It was unlikely that China would get a stern lecture about human rights or freedom of speech from a traveling first lady of the United States whose weeklong tour with her daughters and mother was billed mainly as a journey of cultural appreciation.
Instead, the Chinese got a soft-pedaled prodding to lighten up on dissent.
The message, for both a government and a nation’s young people, was unmistakeable.
Michelle Obama, addressing an audience at Peking University, spoke of “the power of technology” as she encouraged a free exchange of students studying abroad. “It can open up the entire world and expose us to ideas and innovations we never could have imagined,” she said at the campus’s Stanford Center.
“And that’s why it’s so important for information and ideas to flow freely over the Internet and through the media, because that’s how we discover the truth,” she said. “That’s how we learn what’s really happening in our communities and our country and our world.”
“And that’s how we decide which values and ideas we think are best –- by questioning and debating them vigorously, by listening to all sides of an argument, and by judging for ourselves,” she continued.

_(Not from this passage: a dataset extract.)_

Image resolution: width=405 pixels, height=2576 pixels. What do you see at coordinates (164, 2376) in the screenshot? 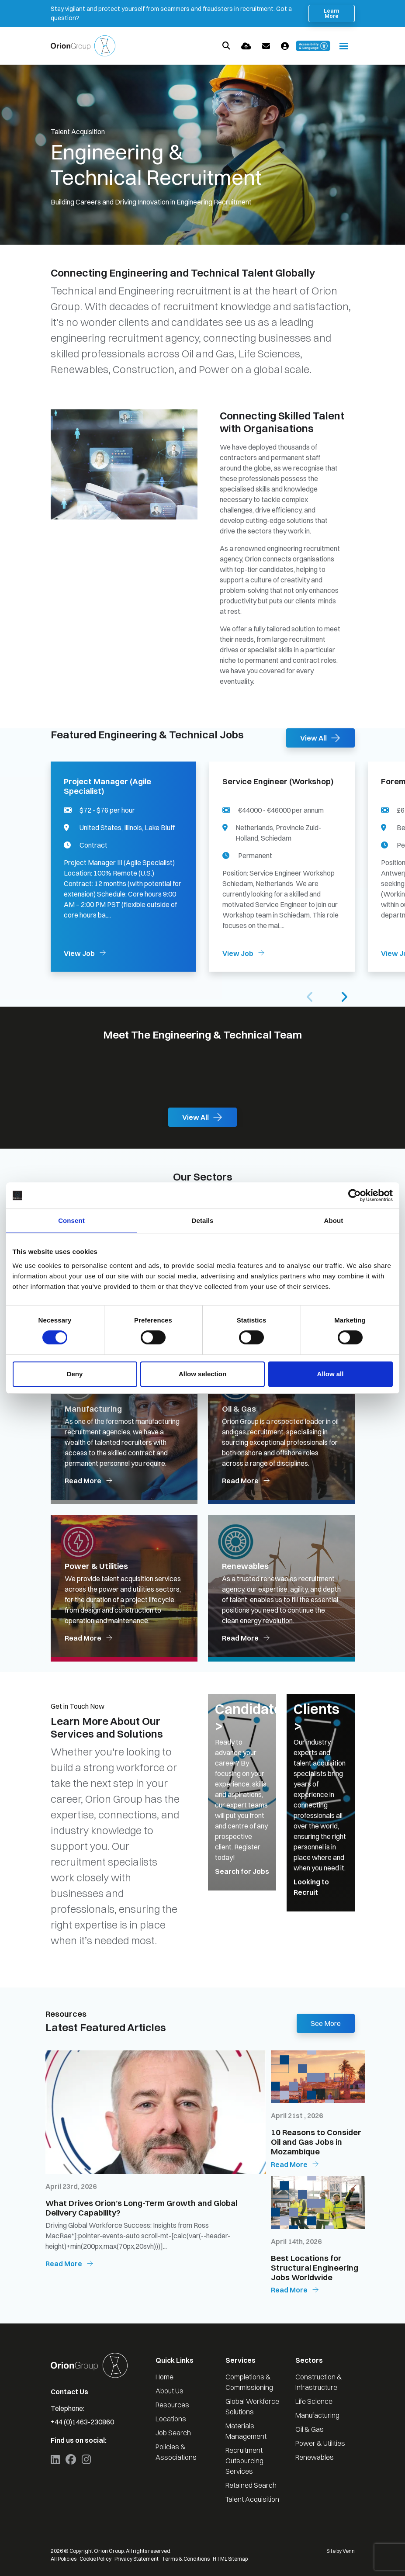 I see `Home` at bounding box center [164, 2376].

“And believe me, I know how this can be a messy and frustrating process,” she said. “My husband and I are on the receiving end of plenty of questioning and criticism from our media and our fellow citizens. And it’s not always easy, but we wouldn’t trade it for anything in the world. Because time and again, we have seen that countries are stronger and more prosperous when the voices of and opinions of all their citizens can be heard. ”
“As my husband has said, we respect the uniqueness of other cultures and societies, but when it comes to expressing yourself freely and worshipping as you choose and having open access to information, we believe those universal rights — they are universal rights that are the birthright of every person on this planet.,” she said. “We believe that all people deserve the opportunity to fulfill their highest potential.”
There is nothing to fear but fear itself, the first lady suggested in a separate video conference with students both at Peking University and at Stanford University.
What’s “important to consider is not letting fear be your guide,” she said. “And that’s oftentimes what holds many young people back from doing fabulous things.
“Let’s take my husband, for example. He has dragged me kicking and screaming into things that I wanted no parts of,” she said to laughter. “And a lot of it was because of fear — the fear of making mistakes, the fear of not knowing, the fear of uncertainty, the fear of leaving your comfort zone.
“And we’re living in a world where we can no longer afford to let fear keep us apart, because the truth — what I have learned, coming from the background I come from — I grew up in a little apartment on the South Side of Chicago. My parents didn’t get a chance to go to college, but they poured everything they had into me. And no one could have envisioned that a kid like me would be sitting here, having given a speech at Peking University as the First Lady of the United States. ”
“But easily, fear could have blocked me at every turn. So I want all of the young people around the world to operate with the freedom that we have all fought for — the freedom to explore the world, to learn about new cultures, to try hard things, to make mistakes,” she said. “… Life is about making mistakes, and maybe saying the wrong thing at the wrong time, and learning that you recover from even some of your worst mistakes, so that that fear doesn’t keep you from being as excellent as you can be.”